Really, really, really expensive though. You wouldn't want to use one of these for anything normal.
Environment Canada used to run a similar architecture from Tandem for processing weather data. They wanted the "real timey" aspects of how it dealt with data, but the extreme data processing redundancy was a bit of a problem ("don't lose my money" is massive overkill for a temperature value that's updated at least hourly) and they ended up doing some deep O/S development to cut 150 disk writes per data element down to something sane.
They were solid, though; only time I ever saw one go completely dark was when someone did a generator test and a UPS battery bank exploded.

--
Log in or piss off.
Re:Stratus has proprietary redundant *everything*. by herbierobinson · 2017-02-02 01:41 · Score: 1

A lot of manufacturing shops use them to run production lines (where the computer crashing can cause the entire line to shut down).
They are also part of the 911 system.
The other reason one occasionally wants voting hardware is to detect failures. If the numbers you are crunching are really important, you want to be sure you get the right answer. I certainly hope that the people designing self-driving cars are using voting computers, redundant sensors, and redundant actuators. I don't want a glitch in some microprocessor to send me into a head-on collision! [I wouldn't use a Stratus computer for that, but I would build voting into the CPU chip -- in the correct way so that memory is also voted.]

--
An engineer who ran for Congress. http://herbrobinson.us

"character-driven interface" by TeknoHog · 2017-01-28 13:13 · Score: 1

FTA:

Even though the system has a character-driven interface, similar to an old green screen system, the users "like the reliability of it, and the screens are actually pretty simple," said Hogan.

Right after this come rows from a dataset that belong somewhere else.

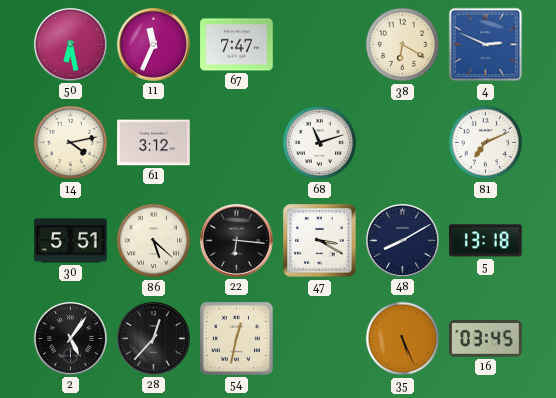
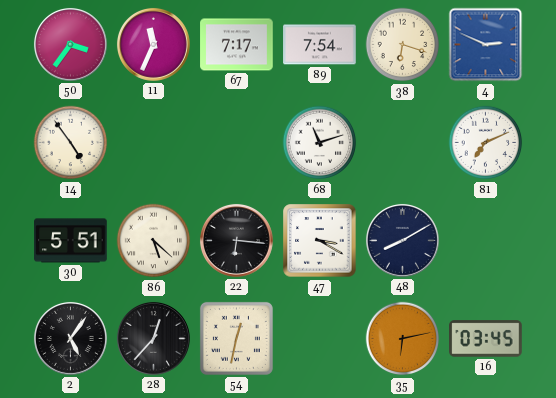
50: 6:28 -> 3:36
67: 7:47 -> 7:17
89: none -> 7:54
38: 6:20 -> 6:18
14: 4:13 -> 4:54
61: 3:12 -> none
5: 13:18 -> none
35: 5:26 -> 6:13
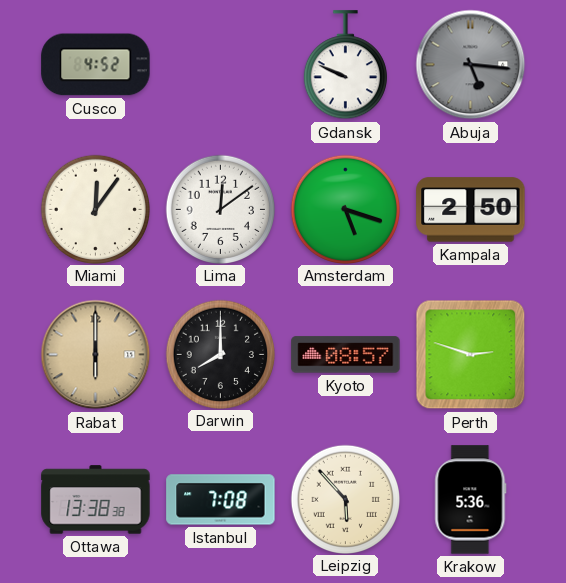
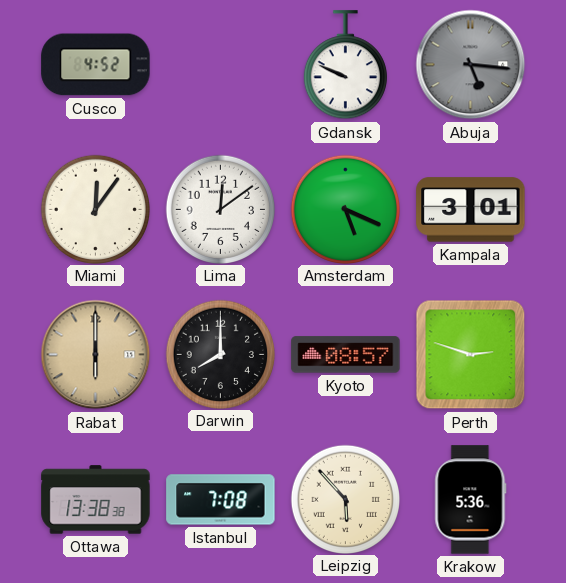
Amsterdam: 5:18 -> 5:19
Kampala: 2:50 -> 3:01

Is there any other way to run a serious server?

--
Escher was the first MC and Giger invented the HR department.

Re: Not "continuously" in the geek sense of the wo by moofrank · 2017-01-28 13:15 · Score: 5, Interesting

I used to work on Stratus servers, and I think the company was purchased by IBM in the late 90s.

For each running component in the system, there are three physical instances. They use a voting system to drop any disagreement in RAM or the outcome of an instruction. In the 3 years I dealt with them, I never saw a system failure, and the only outages were caused by planned system upgrades. OS stuff. All of the hardware was hit swapped.

These were multimillion dollar machines that basically had the CPU performance of a couple of 68000 CPUs.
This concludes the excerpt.